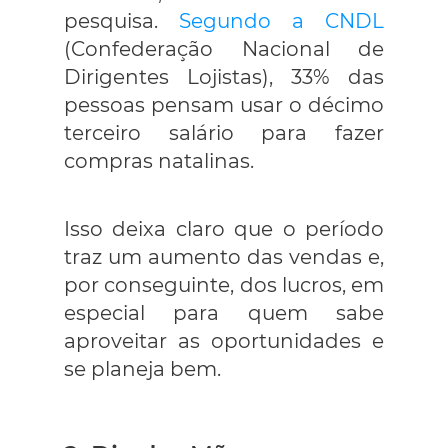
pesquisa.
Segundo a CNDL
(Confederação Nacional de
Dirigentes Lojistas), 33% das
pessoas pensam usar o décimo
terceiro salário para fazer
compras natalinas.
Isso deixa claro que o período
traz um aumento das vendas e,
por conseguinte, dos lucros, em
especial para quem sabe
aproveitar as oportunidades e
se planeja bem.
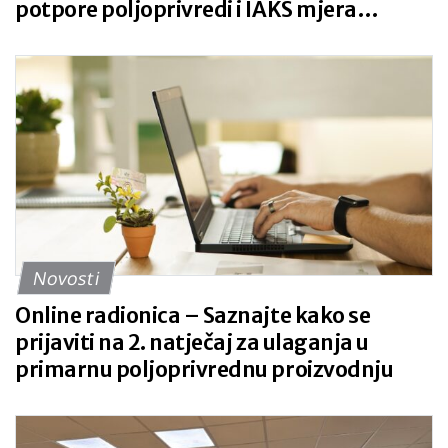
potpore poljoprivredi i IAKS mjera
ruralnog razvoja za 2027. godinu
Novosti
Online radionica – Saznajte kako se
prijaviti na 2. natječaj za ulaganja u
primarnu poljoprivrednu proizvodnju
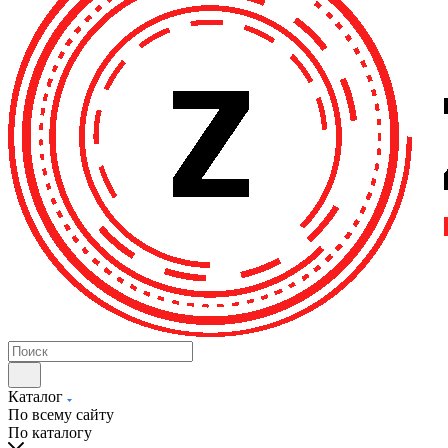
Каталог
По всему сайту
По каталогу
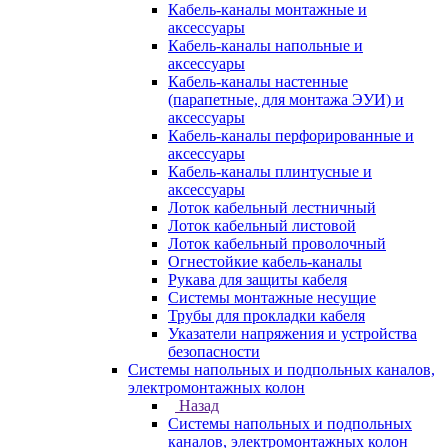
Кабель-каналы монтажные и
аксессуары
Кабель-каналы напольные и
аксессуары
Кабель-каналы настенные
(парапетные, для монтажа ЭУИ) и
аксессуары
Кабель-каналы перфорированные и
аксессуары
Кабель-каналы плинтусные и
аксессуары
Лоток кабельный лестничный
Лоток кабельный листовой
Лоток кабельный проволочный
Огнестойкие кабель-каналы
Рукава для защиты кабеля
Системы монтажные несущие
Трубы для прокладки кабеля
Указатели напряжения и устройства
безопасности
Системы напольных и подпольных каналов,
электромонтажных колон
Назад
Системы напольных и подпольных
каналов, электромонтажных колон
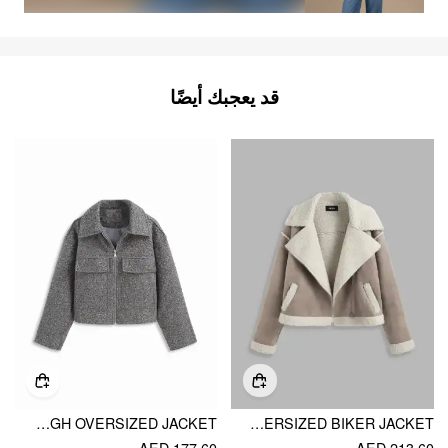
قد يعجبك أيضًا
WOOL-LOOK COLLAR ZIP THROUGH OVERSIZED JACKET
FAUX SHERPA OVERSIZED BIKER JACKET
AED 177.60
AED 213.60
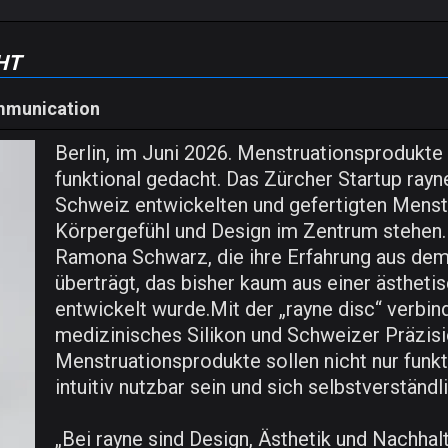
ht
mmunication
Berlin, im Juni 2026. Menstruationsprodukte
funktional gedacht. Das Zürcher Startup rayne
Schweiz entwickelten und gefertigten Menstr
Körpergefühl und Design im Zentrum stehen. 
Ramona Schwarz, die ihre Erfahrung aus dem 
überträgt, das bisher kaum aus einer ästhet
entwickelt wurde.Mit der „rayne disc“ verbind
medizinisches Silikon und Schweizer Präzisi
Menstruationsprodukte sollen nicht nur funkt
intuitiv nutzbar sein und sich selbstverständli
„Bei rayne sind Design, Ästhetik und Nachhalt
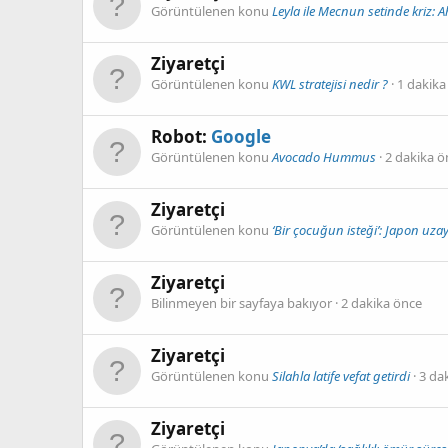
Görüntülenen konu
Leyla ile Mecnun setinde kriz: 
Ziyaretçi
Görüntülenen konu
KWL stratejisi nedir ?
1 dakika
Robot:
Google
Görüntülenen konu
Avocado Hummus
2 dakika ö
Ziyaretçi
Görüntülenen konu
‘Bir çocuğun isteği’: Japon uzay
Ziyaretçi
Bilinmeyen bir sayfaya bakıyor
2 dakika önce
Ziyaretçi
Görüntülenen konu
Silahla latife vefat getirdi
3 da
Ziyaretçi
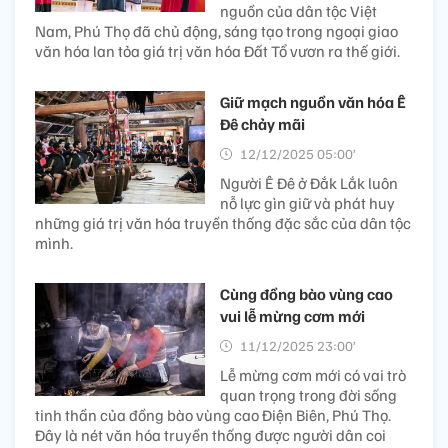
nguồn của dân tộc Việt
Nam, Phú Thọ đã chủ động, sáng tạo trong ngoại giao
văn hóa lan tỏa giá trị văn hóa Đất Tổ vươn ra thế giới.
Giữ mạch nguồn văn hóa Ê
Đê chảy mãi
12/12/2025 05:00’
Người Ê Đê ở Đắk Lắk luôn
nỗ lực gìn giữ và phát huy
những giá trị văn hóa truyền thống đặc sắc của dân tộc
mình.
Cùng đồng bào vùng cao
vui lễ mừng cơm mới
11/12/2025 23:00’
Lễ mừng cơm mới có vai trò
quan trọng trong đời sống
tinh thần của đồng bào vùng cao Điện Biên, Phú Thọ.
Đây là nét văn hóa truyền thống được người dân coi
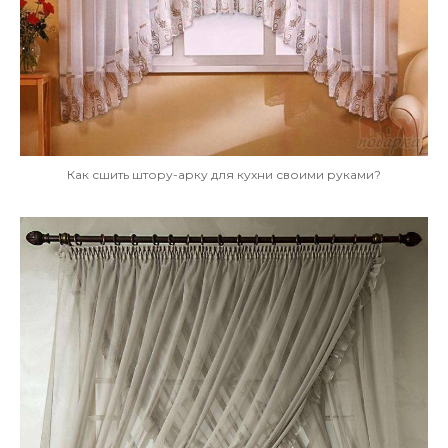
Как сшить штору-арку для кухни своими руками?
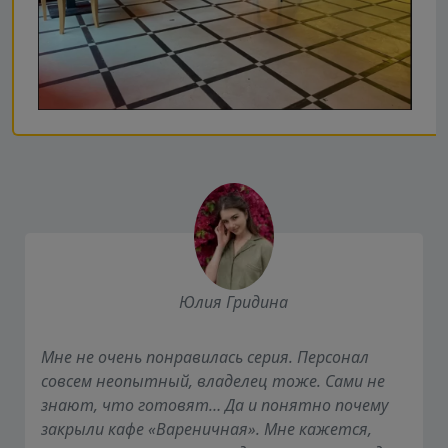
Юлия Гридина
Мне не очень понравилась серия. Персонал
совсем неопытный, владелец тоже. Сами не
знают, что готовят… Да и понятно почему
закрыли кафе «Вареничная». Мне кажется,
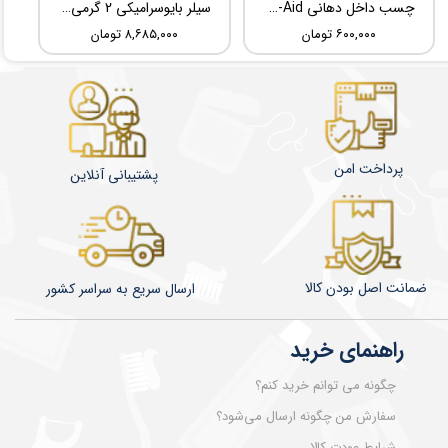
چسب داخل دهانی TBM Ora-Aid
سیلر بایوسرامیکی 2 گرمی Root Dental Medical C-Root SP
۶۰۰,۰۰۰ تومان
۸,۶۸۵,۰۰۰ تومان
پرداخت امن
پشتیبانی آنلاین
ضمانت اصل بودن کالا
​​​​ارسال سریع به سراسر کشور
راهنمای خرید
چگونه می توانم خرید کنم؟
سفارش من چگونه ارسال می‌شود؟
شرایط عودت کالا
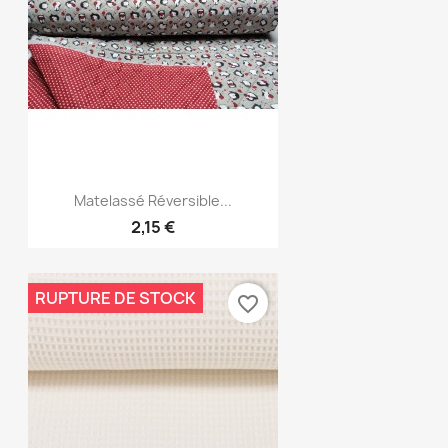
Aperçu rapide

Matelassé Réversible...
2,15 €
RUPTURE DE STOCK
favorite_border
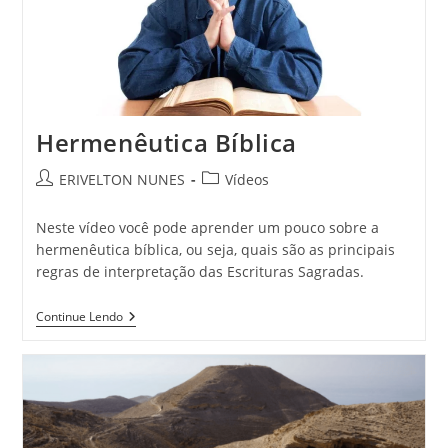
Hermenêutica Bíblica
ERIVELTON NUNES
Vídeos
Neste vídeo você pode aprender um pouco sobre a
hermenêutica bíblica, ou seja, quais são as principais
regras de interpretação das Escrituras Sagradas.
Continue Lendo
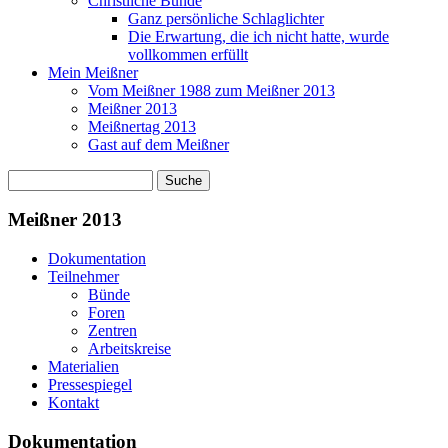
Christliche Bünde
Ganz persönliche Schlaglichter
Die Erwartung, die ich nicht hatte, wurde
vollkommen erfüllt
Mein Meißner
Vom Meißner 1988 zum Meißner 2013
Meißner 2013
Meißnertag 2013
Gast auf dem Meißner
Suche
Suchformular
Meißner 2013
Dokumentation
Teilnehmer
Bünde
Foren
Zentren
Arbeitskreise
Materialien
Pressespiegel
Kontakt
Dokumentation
# # #
# [ASSIGNMENT]
Reading the records above, count the lines that include "mừng" and say only how many.

# [COMPLETED TASK]
2